◆ **What the task asks**:
All of the lines below need to be copied exactly, apart from the pictures.

◆ **Exercise data**:
■ ■ ■ ■
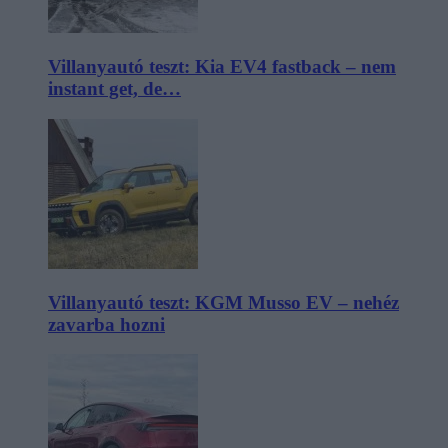
Villanyautó teszt: Kia EV4 fastback – nem
instant get, de…
Villanyautó teszt: KGM Musso EV – nehéz
zavarba hozni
■ ■ ■ ■
◆ **Written answer**:
Villanyautó teszt: Kia EV4 fastback – nem
instant get, de…
Villanyautó teszt: KGM Musso EV – nehéz
zavarba hozni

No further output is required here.